A loud workplace isn’t all that great for your ears (or your focus, for that matter). Even modest noise, when experienced for eight hours a day, can begin to undermine the health of your hearing. That’s why it’s pretty smart to begin asking questions like, “what level of hearing protection do I need”?
Most of us probably didn’t even realize there were multiple levels of hearing protection. But it seems logical when you stop to think about it. A truck driver won’t need the same level of protection that a jet engine mechanic will.
Hearing Damage Levels
The fact that 85dB of sound can start to damage your ears is a general rule of thumb. We’re not really used to thinking about sound in decibels (even though that’s how we calculate sound – it just isn’t a number we’re used to putting into context).
Eighty-five decibels is about how loud city traffic is when you’re driving your car. That isn’t a big deal, right? Wrong, it’s a big deal. It becomes a big deal after several hours. Because it isn’t just the loudness of the noise that you need to pay attention to, it’s how long you’re exposed.
Typical Danger Zones
If you’re exposed to 85 dB of noise for eight hours a day or more, you should probably think about wearing hearing protection. But there are some other important thresholds to take note of. If you’re exposed to:
- 90 dB (e.g., lawnmower): injury will start to occur to your ears if you’re exposed to this level of noise for 4 hours a day.
- 100 dB (e.g., power tools): Your hearing will be damaged when exposed to this level of noise for 1 hour a day.
- 110 dB (e.g., leaf blower): Anything above fifteen minutes will be harmful to your hearing.
- 120 dB (e.g., rock concert): If your exposed to this level of noise for any amount of time, your hearing can be harmed.
- 140 dB (e.g., jet engine): This level of noise will cause instant damage and most likely pain to your ears.
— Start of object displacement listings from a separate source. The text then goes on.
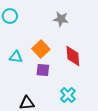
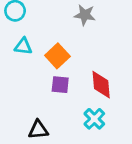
red diamond: (73, 56) -> (101, 85), moved
cyan triangle: (16, 57) -> (23, 46), moved

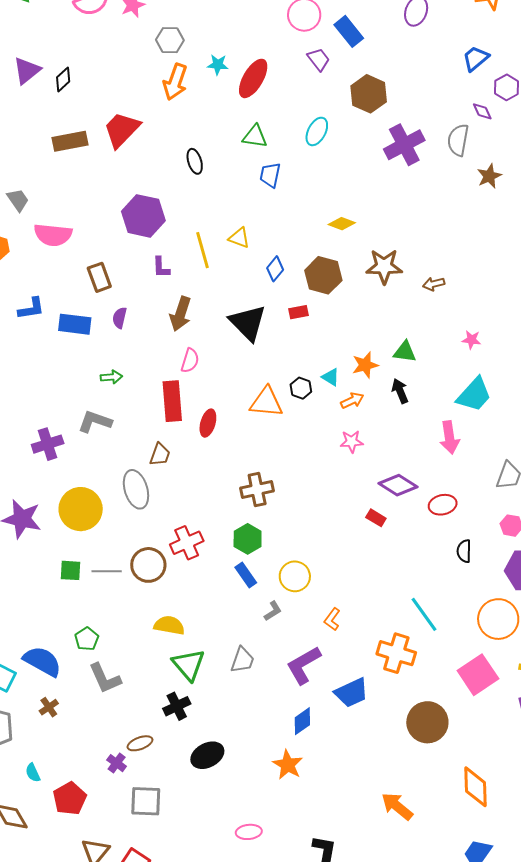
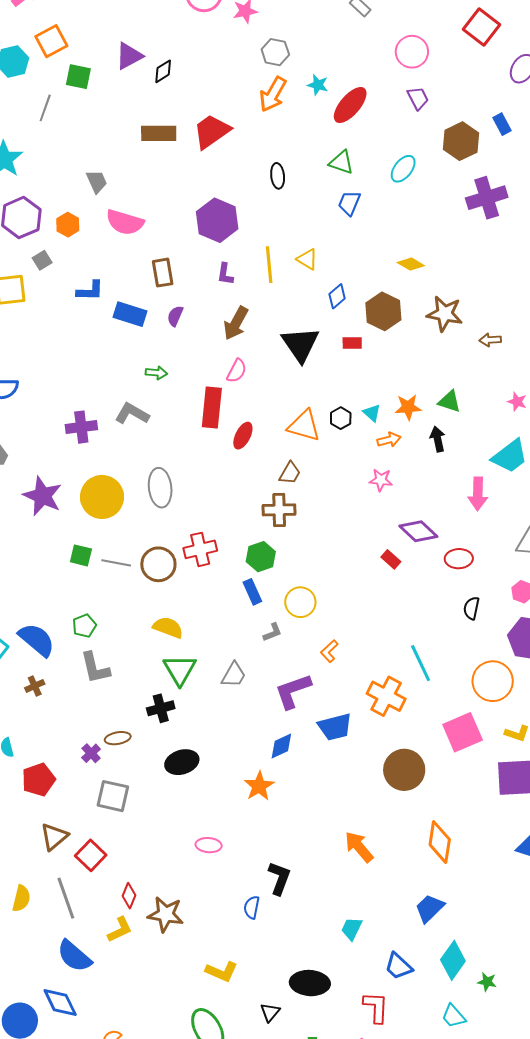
blue rectangle: (349, 31) -> (502, 124), moved, size x0.7
brown trapezoid: (160, 455) -> (290, 473), moved

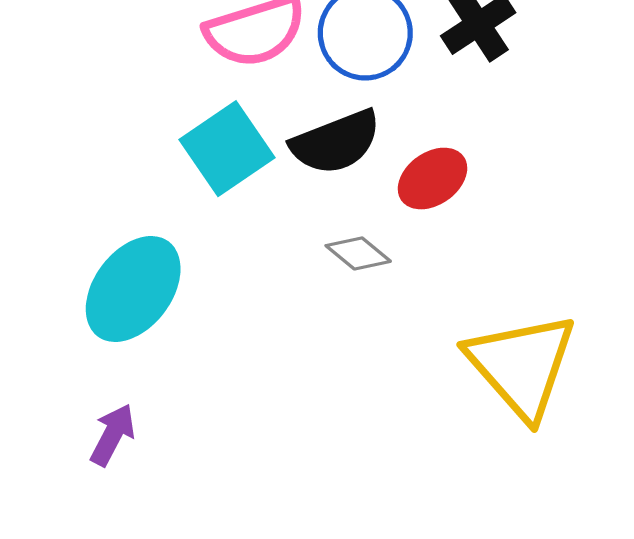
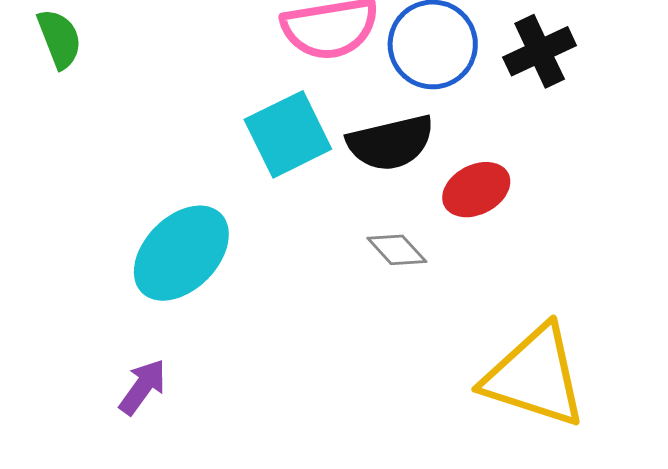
yellow triangle: (522, 365) -> (535, 376), turned -39

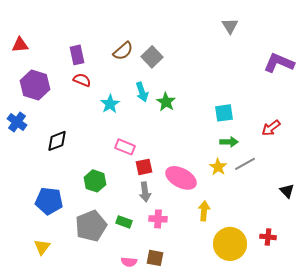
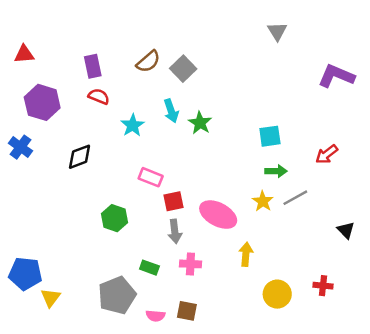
black diamond: (57, 141) -> (80, 157), moved
blue pentagon: (49, 201) -> (25, 274), moved
gray pentagon: (91, 226) -> (117, 295), moved
yellow circle: (230, 244) -> (277, 294), size x0.7

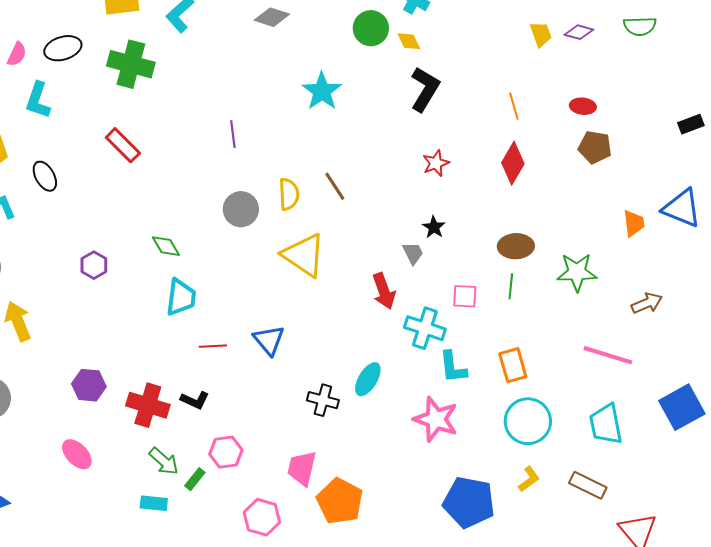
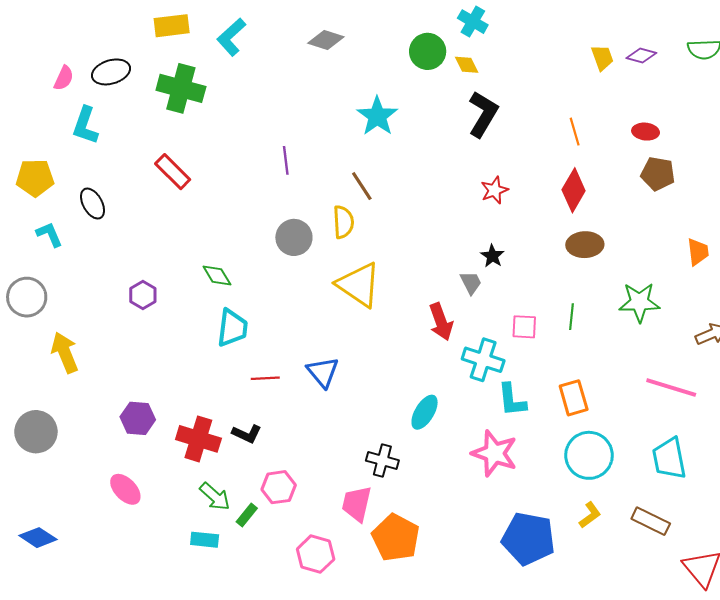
brown line: (335, 186) -> (362, 186), moved
brown ellipse: (516, 246) -> (585, 245), moved
black cross: (323, 400) -> (382, 460), moved

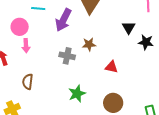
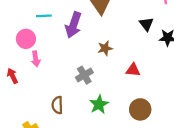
gray cross: (67, 56) -> (84, 75), moved, turned -35
brown semicircle: (28, 82) -> (57, 105), moved

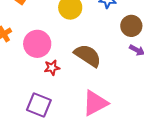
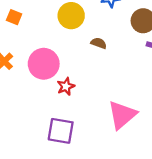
brown semicircle: (88, 56) -> (99, 43), moved, size x0.5

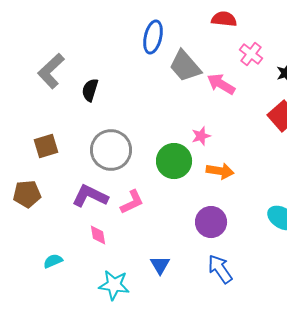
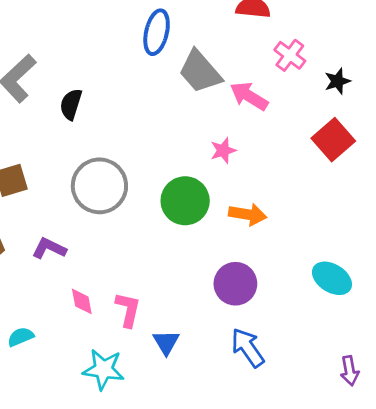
pink star: (201, 136) -> (223, 150), moved
purple L-shape: (90, 196) -> (49, 248), moved, size x0.7
pink L-shape: (132, 202) -> (128, 310), moved, turned -52

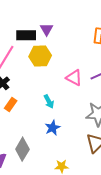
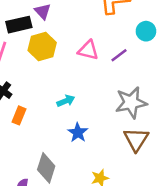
pink triangle: (74, 78) -> (88, 50), moved
cyan arrow: (49, 101) -> (66, 101), turned -72

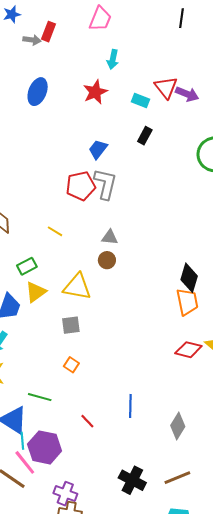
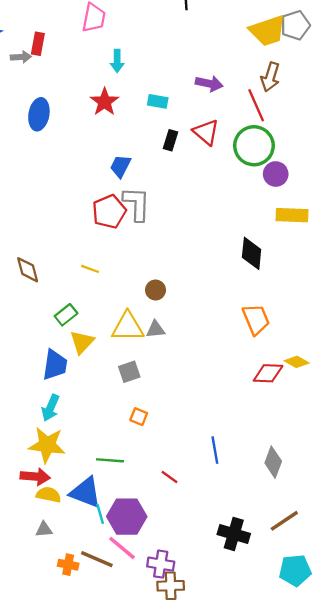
red triangle: (166, 87) -> (206, 132), moved
gray triangle: (110, 237) -> (156, 329), moved
black diamond: (189, 278) -> (252, 253), moved
pink line: (25, 462) -> (122, 548), moved

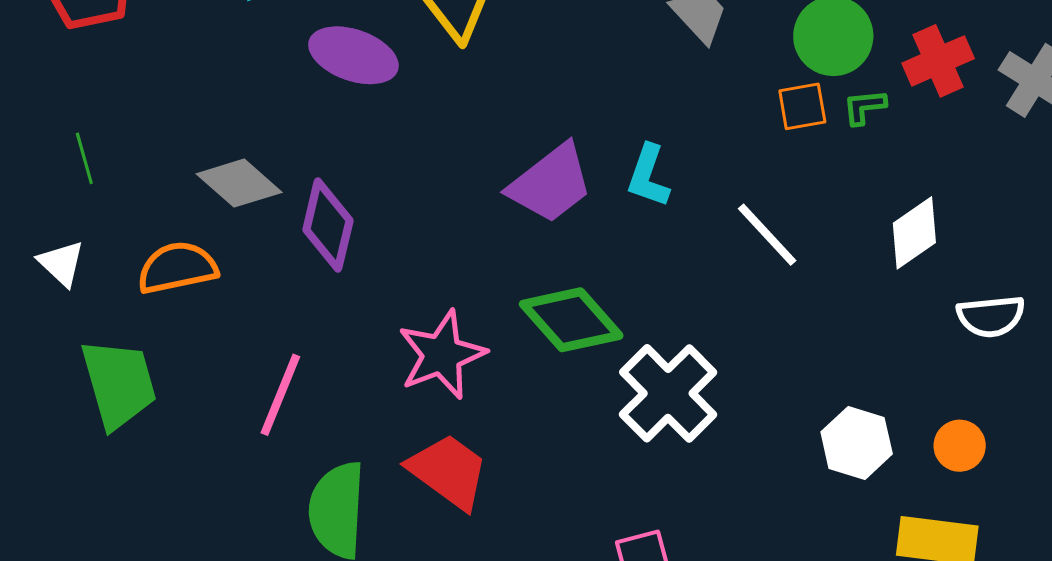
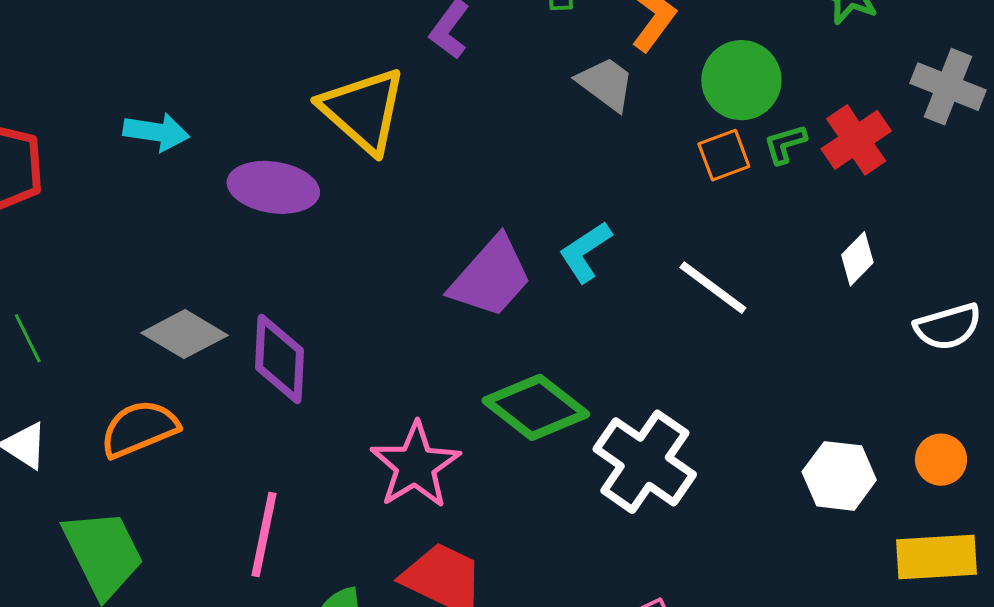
red cross: (938, 61) -> (856, 140), moved
cyan L-shape: (648, 176) -> (585, 252), turned 48
white diamond: (914, 233) -> (857, 259), size x0.7

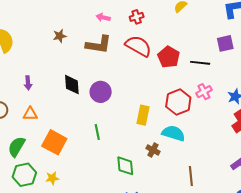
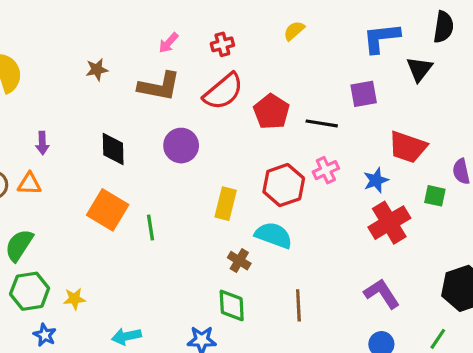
pink arrow: (103, 17) -> (168, 43), turned -64
red semicircle: (138, 46) -> (223, 91), turned 108
purple circle: (101, 92) -> (181, 146), moved
orange triangle: (30, 114) -> (29, 184), moved
orange square: (54, 142) -> (108, 210), moved
green diamond: (125, 166) -> (232, 305), moved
You’ll want the ear protection you wear to be sufficient to bring the decibel level below that 85 dB level, particularly if you’re exposed to those noises for any duration.
Find a Comfortable Fit
NRR, which is an acronym for Noise Reduction Rate, is a scale used to measure the effectiveness of hearing protection. The outside world will be progressively quieter the higher the NRR.
It’s really important that you choose hearing protection with a high enough NRR to effectively protect your hearing (and your workplace will usually make guidelines about what level will be appropriate).
Comfort is also an important component to take into consideration. It turns out, comfort is extremely significant to keeping your hearing healthy. Why? Because if your hearing protection isn’t comfortable, you won’t wear it.
What Are my Hearing Protection Choices?
You’ve got three basic options to choose from:
- In-ear earplugs
- Earplugs that sit just outside of the ear canal.
Each type of protection has benefits and drawbacks, but personal preference is frequently the deciding factor. For some individuals, earplugs are irritating, so earmuffs may be a better choice. For other people, the ability to put earplugs in and leave them in is a better alternative (obviously, you won’t want to forget them for too long… you should take them out at the end of your workday. And clean them).
Find a Constant Degree of Hearing Protection
Comfort is significant because any lapse in your hearing protection can result in damage. If earmuffs are scratchy and uncomfortable you’re more likely to remove them for short periods and that can have a negative impact on your hearing over time. So the most crucial decision you can make is to choose hearing protection that you’re comfortable leaving in place during your workday.
You’re ears will remain healthier and happier if you find the right level of hearing protection for your circumstance.